All fibroblast strains were thus exposed to either three or four doses ranging from 50,000 to 500,000 J/m2 (Fig. 3bCitation , panel C). At doses below 150,000 J/m2, the four cell survival curves were very close. The differences in UV sensitivity between normal cells and TTD/XP-D, XP-C, and XP-D cells was much more marked for higher UVA doses than for low (100,000 J/m2) or intermediate (250,000 J/m2) UVA doses. The UVA doses leading to 50% cell survival for the fibroblast strains are indicated in Table 1Citation .

Keratinocytes
Constant numbers of cells were seeded at clonal density following UV irradiation (Fig. 3a)Citation . As for fibroblasts, the range of UV doses delivered was adapted according to the UV sensitivity of a given cell type.

UVB Wavelengths.
Fig. 3bCitation (panel B) shows that XP-D keratinocytes were the most sensitive cell type. The resistance to UV of TTD/XP-D cells was similar to that of normal cells up to a dose of 400 J/m2, and then abruptly decreased. The survival curve of XP-C keratinocytes was intermediate between TTD/XP-D and XP-D cells. The UVB doses leading to 50% cell survival for the keratinocyte strains are indicated in Table 1Citation .

UVA Wavelengths.
All keratinocyte strains were exposed to three irradiation doses from 100,000 J/m2 up to 500,000 J/m2. The survival curves of normal, TTD/XPD, and XP-D keratinocytes were very similar for UV doses <=250,000 J/m2. In the same dose range, the resistance of XP-C keratinocytes was significantly (P < 0.001) lower than that of other strains. The UVA doses leading to 50% cell survival for the keratinocyte strains are indicated in Table 1Citation .

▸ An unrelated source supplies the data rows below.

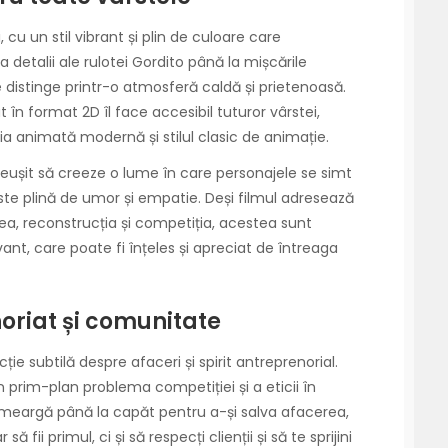
 cu un stil vibrant și plin de culoare care
 detalii ale rulotei Gordito până la mișcările
se distinge printr-o atmosferă caldă și prietenoasă.
 în format 2D îl face accesibil tuturor vârstei,
ia animată modernă și stilul clasic de animație.
 reușit să creeze o lume în care personajele se simt
 este plină de umor și empatie. Deși filmul adresează
ea, reconstrucția și competiția, acestea sunt
t, care poate fi înțeles și apreciat de întreaga
oriat și comunitate
cție subtilă despre afaceri și spirit antreprenorial.
 prim-plan problema competiției și a eticii în
să meargă până la capăt pentru a-și salva afacerea,
ii primul, ci și să respecți clienții și să te sprijini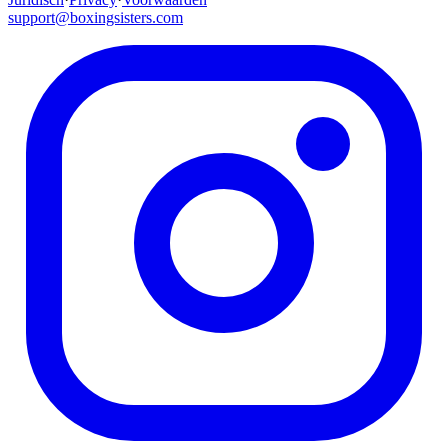
support@boxingsisters.com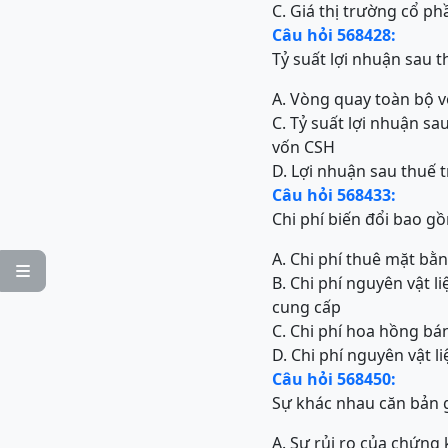
C. Giá thị trường cổ p
Câu hỏi 568428:
Tỷ suất lợi nhuận sau 
A. Vòng quay toàn bộ v
C. Tỷ suất lợi nhuận s
vốn CSH
D. Lợi nhuận sau thuế 
Câu hỏi 568433:
Chi phí biến đổi bao g
A. Chi phí thuê mặt bằ

B. Chi phí nguyên vật l
cung cấp
C. Chi phí hoa hồng bá
D. Chi phí nguyên vật li
Câu hỏi 568450:
Sự khác nhau căn bản g
A. Sự rủi ro của chứng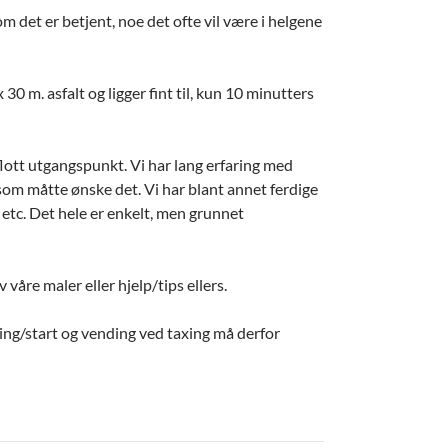
m det er betjent, noe det ofte vil være i helgene
30 m. asfalt og ligger fint til, kun 10 minutters
t flott utgangspunkt. Vi har lang erfaring med
som måtte ønske det. Vi har blant annet ferdige
 etc. Det hele er enkelt, men grunnet
våre maler eller hjelp/tips ellers.
ding/start og vending ved taxing må derfor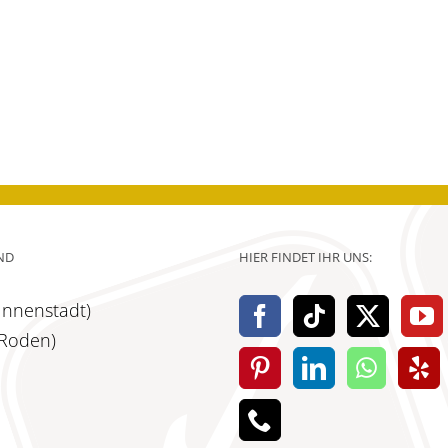
ND
HIER FINDET IHR UNS:
(Innenstadt)
(Roden)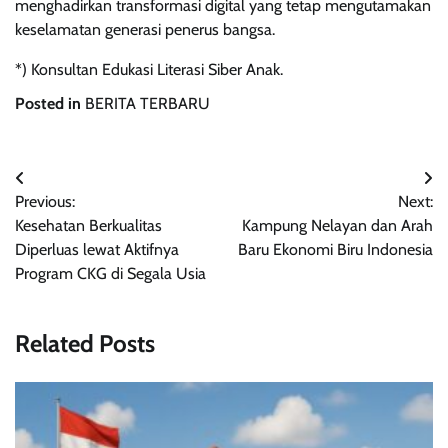
menghadirkan transformasi digital yang tetap mengutamakan
keselamatan generasi penerus bangsa.
*) Konsultan Edukasi Literasi Siber Anak.
Posted in
BERITA TERBARU
Post
Previous:
Next:
navigation
Kesehatan Berkualitas
Kampung Nelayan dan Arah
Diperluas lewat Aktifnya
Baru Ekonomi Biru Indonesia
Program CKG di Segala Usia
Related Posts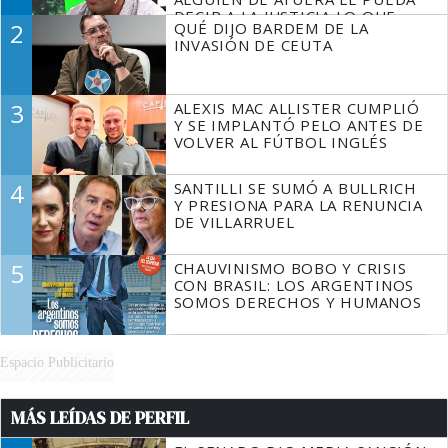
DECIR A LA JUSTICIA LO QUE
2
QUÉ DIJO BARDEM DE LA
TIENE QUE HACER"
INVASIÓN DE CEUTA
3
ALEXIS MAC ALLISTER CUMPLIÓ
Y SE IMPLANTÓ PELO ANTES DE
VOLVER AL FÚTBOL INGLÉS
4
SANTILLI SE SUMÓ A BULLRICH
Y PRESIONA PARA LA RENUNCIA
DE VILLARRUEL
5
CHAUVINISMO BOBO Y CRISIS
CON BRASIL: LOS ARGENTINOS
SOMOS DERECHOS Y HUMANOS
Espacio Publicitario
MÁS LEÍDAS DE PERFIL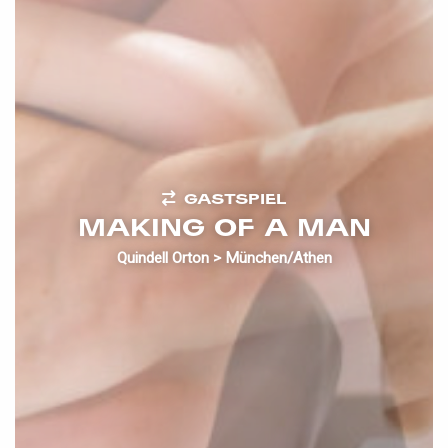
GASTSPIEL
MAKING OF A MAN
Quindell Orton > München/Athen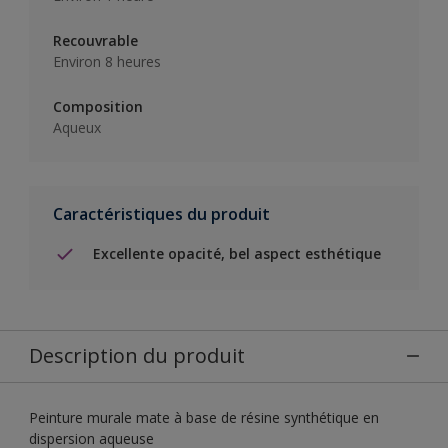
Recouvrable
Environ 8 heures
Composition
Aqueux
Caractéristiques du produit
Excellente opacité, bel aspect esthétique
Description du produit
Peinture murale mate à base de résine synthétique en
dispersion aqueuse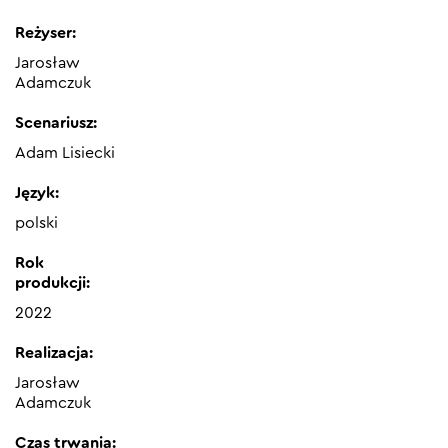
Reżyser:
Jarosław
Adamczuk
Scenariusz:
Adam Lisiecki
Język:
polski
Rok
produkcji:
2022
Realizacja:
Jarosław
Adamczuk
Czas trwania: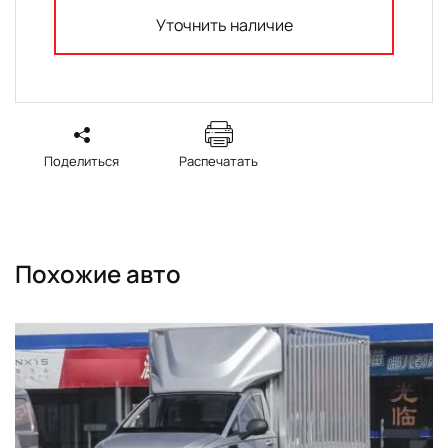
Уточнить наличие
Поделиться
Распечатать
Похожие авто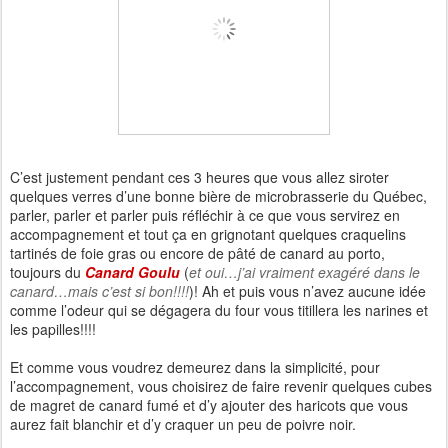
C’est justement pendant ces 3 heures que vous allez siroter
quelques verres d’une bonne bière de microbrasserie du Québec,
parler, parler et parler puis réfléchir à ce que vous servirez en
accompagnement et tout ça en grignotant quelques craquelins
tartinés de foie gras ou encore de pâté de canard au porto,
toujours du
Canard Goulu
(
et oui…j’ai vraiment exagéré dans le
canard…mais c’est si bon!!!!
)! Ah et puis vous n’avez aucune idée
comme l’odeur qui se dégagera du four vous titillera les narines et
les papilles!!!!
Et comme vous voudrez demeurez dans la simplicité, pour
l’accompagnement, vous choisirez de faire revenir quelques cubes
de magret de canard fumé et d’y ajouter des haricots que vous
aurez fait blanchir et d’y craquer un peu de poivre noir.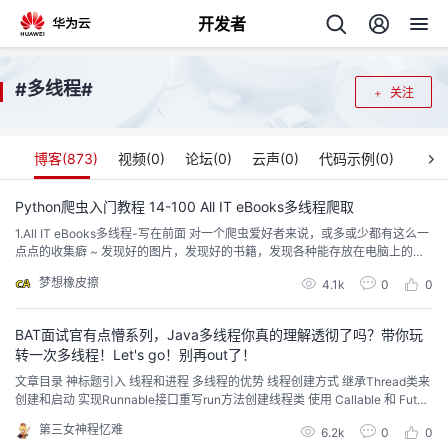
开发者
返
多线程
#
#
关注
回
博客(
873
)
视频(
0
)
论坛(
0
)
云声(
0
)
代码示例(
0
)
Python爬虫入门教程 14-100 All IT eBooks多线程爬取
1.All IT eBooks多线程-写在前面 对一个爬虫爱好者来说，或多或少都有这么一
个
点点的收集癖 ~ 发现好的图片，发现好的书籍，发现各种能存放在电脑上的东
西，都喜欢把它批量的爬取下来。 然后放着，是的，就这么放着…然后慢慢的
梦想橡皮擦
我
4.1k
0
0
人
遗忘掉… All IT eBooks多线程-爬虫分析 打开网址 http://www.allitebooks.co
m/ 发...
BAT面试官有点懵系列，Java多线程你真的理解透彻了吗？带你玩
的
主
转一次多线程！Let's go！别再out了！
文章目录 神标题引入 线程和进程 多线程的优势 线程创建方式 继承Thread类来
开
页
创建和启动 实现Runnable接口重写run方法创建线程类 使用 Callable 和 Futur
e 创建线程 三种创建线程方式做出对比 线程生命周期 线程控制 join线程 后台线
第三女神程忆难
发
6.2k
0
0
程 线程睡眠 线程让步yieId 线程优先级控制 ...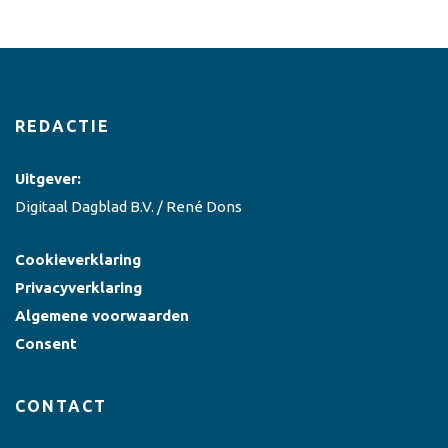
REDACTIE
Uitgever:
Digitaal Dagblad B.V. / René Dons
Cookieverklaring
Privacyverklaring
Algemene voorwaarden
Consent
CONTACT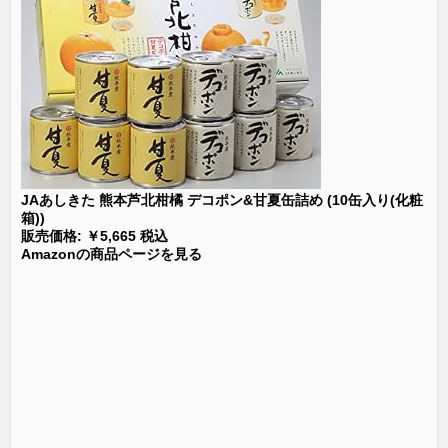
JAあしきた 熊本芦北柑橘 デコポン&甘夏缶詰め (10缶入り(化粧
箱))
販売価格: ￥5,665 税込
Amazonの商品ページを見る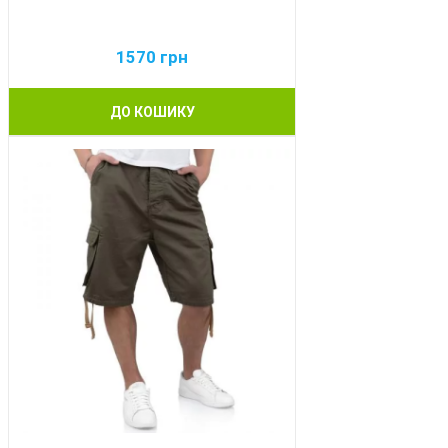
1570
грн
ДО КОШИКУ
BEST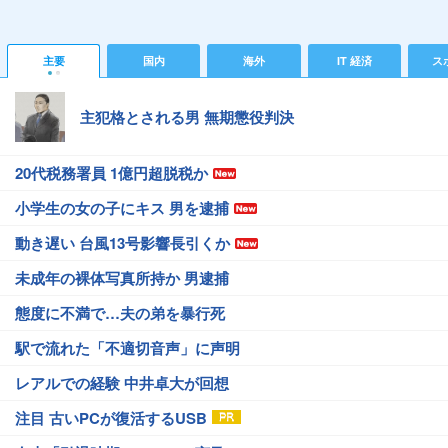
主要
国内
海外
IT 経済
ス
主犯格とされる男 無期懲役判決
20代税務署員 1億円超脱税か
小学生の女の子にキス 男を逮捕
動き遅い 台風13号影響長引くか
未成年の裸体写真所持か 男逮捕
態度に不満で…夫の弟を暴行死
駅で流れた「不適切音声」に声明
レアルでの経験 中井卓大が回想
注目 古いPCが復活するUSB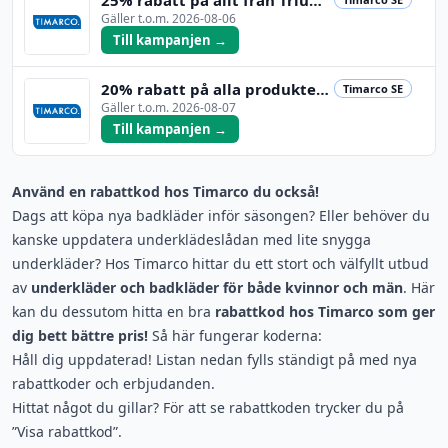
Gäller t.o.m.
2026-08-06
Till kampanjen →
20% rabatt på alla produkter från Elomi. Kan inte
Timarco SE
Gäller t.o.m.
2026-08-07
Till kampanjen →
Använd en rabattkod hos Timarco du också!
Dags att köpa nya badkläder inför säsongen? Eller behöver du
kanske uppdatera underklädeslådan med lite snygga
underkläder? Hos Timarco hittar du ett stort och välfyllt utbud
av
underkläder och badkläder för både kvinnor och män
. Här
kan du dessutom hitta en bra
rabattkod hos Timarco som ger
dig bett bättre pris!
Så här fungerar koderna:
Håll dig uppdaterad! Listan nedan fylls ständigt på med nya
rabattkoder och erbjudanden.
Hittat något du gillar? För att se rabattkoden trycker du på
”Visa rabattkod”.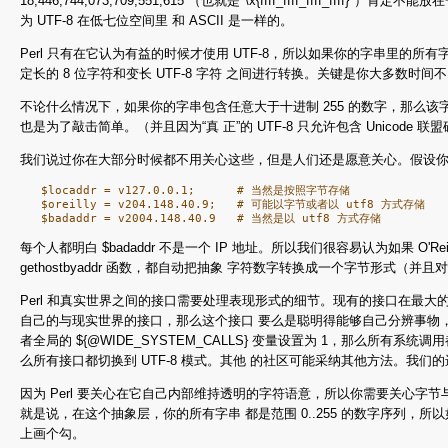
18,446,744,073,709,551,615 （也就是"\x{ffff_ffff
为 UTF-8 在低七位空间里 和 ASCII 是一样的。
Perl 只有在它认为有益的时候才使用 UTF-8，所以如果你的字串里的所
定长的 8 位字符和变长 UTF-8 字符 之间进行转换。关键是你大多数
不论什么情况下，如果你的字串包含任意大于十进制 255 的数字，那么该字串肯
也是为了敲击简单。（并且因为“真 正”的 UTF-8 只允许包含 Unicode
我们说过你在大部分时候都不用关心这些，但是人们还是愿意关心。假设你使用一
   $locaddr = v127.0.0.1;      # 当然是按照字节存储

   $oreilly = v204.148.40.9;   # 可能以字节或者以 utf8 方式存储

每个人都明白 $badaddr 不是一个 IP 地址。所以我们很容易认为如果 O
gethostbyaddr 函数，都自动把抽象 字符数字转换成一个字节形式（并且对 $
Perl 和真实世界之间的接口需要处理表现形式的细节。现有的接口在最大
自己的与现实世界的接口，那么这个接口 要么是聪明得能够自己分辨事物，
者全局的 ${@WIDE_SYSTEM_CALLS} 变量设置为 1，那么所有系统调用都会
么所有接口都切换到 UTF-8 模式。其他 的社区可能采纳其他方法。我们
因为 Perl 要关心在它自己内部维持透明的字符语意，所以你需要关心字
就是说，在这个抽象层，你的所有字串 都是范围 0..255 的数字序列，
上画个勾。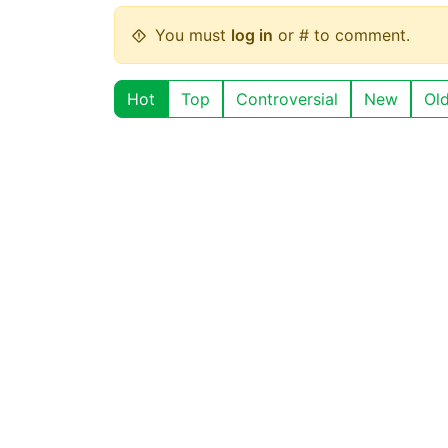
You must
log in
or # to comment.
Hot
Top
Controversial
New
Ol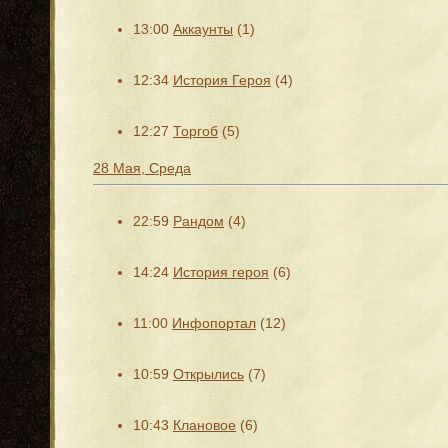
13:00
Аккаунты
(1)
12:34
История Героя
(4)
12:27
Торгоб
(5)
28 Мая, Среда
22:59
Рандом
(4)
14:24
История героя
(6)
11:00
Инфопортал
(12)
10:59
Открылись
(7)
10:43
Клановое
(6)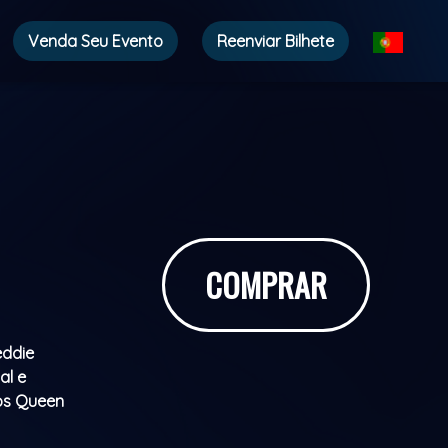
Venda Seu Evento
Reenviar Bilhete
COMPRAR
eddie
al e
dos Queen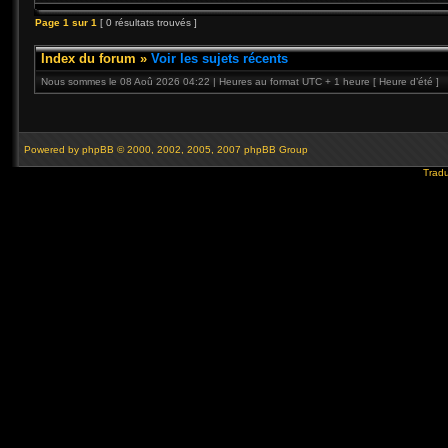
Page
1
sur
1
[ 0 résultats trouvés ]
Index du forum
»
Voir les sujets récents
Nous sommes le 08 Aoû 2026 04:22 | Heures au format UTC + 1 heure [ Heure d’été ]
Powered by
phpBB
© 2000, 2002, 2005, 2007 phpBB Group
Tradu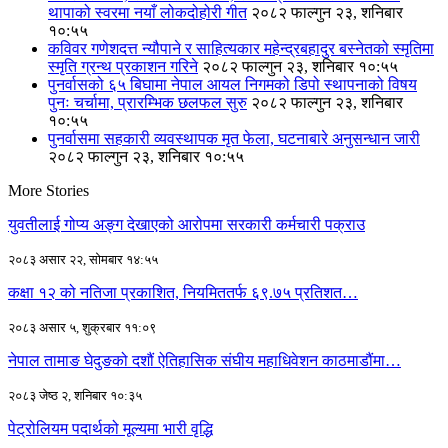
थापाको स्वरमा नयाँ लोकदोहोरी गीत
२०८२ फाल्गुन २३, शनिबार
१०:५५
कविवर गणेशदत्त न्यौपाने र साहित्यकार महेन्द्रबहादुर बस्नेतको स्मृतिमा
स्मृति ग्रन्थ प्रकाशन गरिने
२०८२ फाल्गुन २३, शनिबार १०:५५
पुनर्वासको ६५ बिघामा नेपाल आयल निगमको डिपो स्थापनाको विषय
पुनः चर्चामा, प्रारम्भिक छलफल सुरु
२०८२ फाल्गुन २३, शनिबार
१०:५५
पुनर्वासमा सहकारी व्यवस्थापक मृत फेला, घटनाबारे अनुसन्धान जारी
२०८२ फाल्गुन २३, शनिबार १०:५५
More Stories
युवतीलाई गोप्य अङ्ग देखाएको आरोपमा सरकारी कर्मचारी पक्राउ
२०८३ असार २२, सोमबार १४:५५
कक्षा १२ को नतिजा प्रकाशित, नियमिततर्फ ६९.७५ प्रतिशत…
२०८३ असार ५, शुक्रबार ११:०९
नेपाल तामाङ घेदुङको दशौं ऐतिहासिक संघीय महाधिवेशन काठमाडौंमा…
२०८३ जेष्ठ २, शनिबार १०:३५
पेट्रोलियम पदार्थको मूल्यमा भारी वृद्धि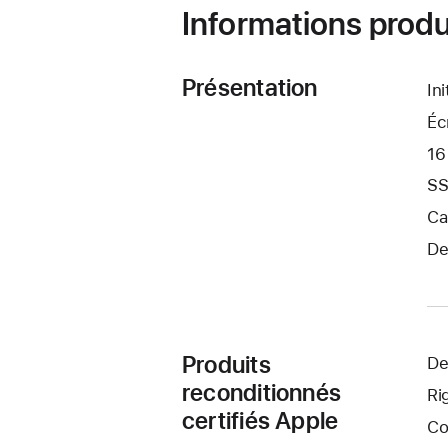
Informations produ
Présentation
In
Éc
16
SS
Ca
De
Produits
De
reconditionnés
Ri
certifiés Apple
Co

UV Irradiation Differentially Influences the Types of Colonies in Normal and in Repair-deficient Keratinocyte Cultures
Epidermal keratinocyte cultures grown at clonal density on lethally irradiated 3T3 cells give rise to three types of colonies: (a) colonies that are large (10–30 mm2) and have a smooth perimeter (LSP), which are rapidly growing colonies composed of cells with a proliferative potential expected from stem cells; (b) small (<5 mm2), highly irregular, and terminal (ST) colonies, which are founded by a cell with a short replicative life span, condemned to terminal differentiation; in these colonies all proliferation has ceased at the time of rhodamine staining (i.e., 12 days after seeding); and (c) wrinkled (W) colonies founded by a cell whose progeny has heterogeneous growth capacities, i.e., transitional between the two mentioned before. These three types of colonies (LSP, ST, and W) are initiated by cells called holoclone, paraclone, and meroclone, respectively. The discovery, description, and definition of holoclones, paraclones, and meroclones was proposed originally by Barrandon and Green (24) .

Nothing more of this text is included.